(Records drawn from a dataset)
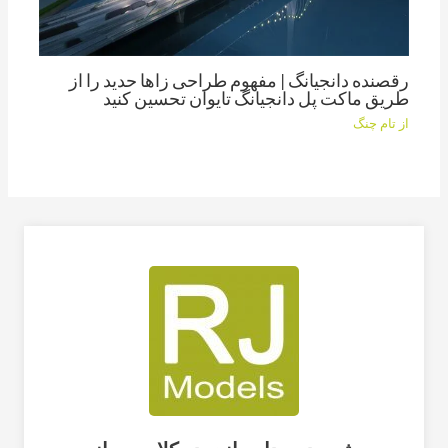
رقصنده دانجیانگ | مفهوم طراحی زاها حدید را از
طریق ماکت پل دانجیانگ تایوان تحسین کنید
از
تام چنگ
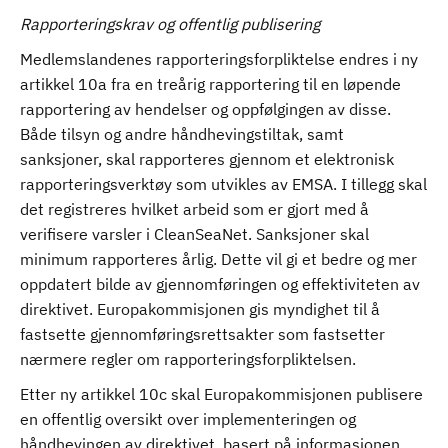
Rapporteringskrav og offentlig publisering
Medlemslandenes rapporteringsforpliktelse endres i ny
artikkel 10a fra en treårig rapportering til en løpende
rapportering av hendelser og oppfølgingen av disse.
Både tilsyn og andre håndhevingstiltak, samt
sanksjoner, skal rapporteres gjennom et elektronisk
rapporteringsverktøy som utvikles av EMSA. I tillegg skal
det registreres hvilket arbeid som er gjort med å
verifisere varsler i CleanSeaNet. Sanksjoner skal
minimum rapporteres årlig. Dette vil gi et bedre og mer
oppdatert bilde av gjennomføringen og effektiviteten av
direktivet. Europakommisjonen gis myndighet til å
fastsette gjennomføringsrettsakter som fastsetter
nærmere regler om rapporteringsforpliktelsen.
Etter ny artikkel 10c skal Europakommisjonen publisere
en offentlig oversikt over implementeringen og
håndhevingen av direktivet, basert på informasjonen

## INSTRUCTIONS FOR THE TASK
Restate, word for word, the final stretch of the entries above: the line containing "Etter ny artikkel" and every line after it, up to and including the last.

## SOLUTION
Etter ny artikkel 10c skal Europakommisjonen publisere
en offentlig oversikt over implementeringen og
håndhevingen av direktivet, basert på informasjonen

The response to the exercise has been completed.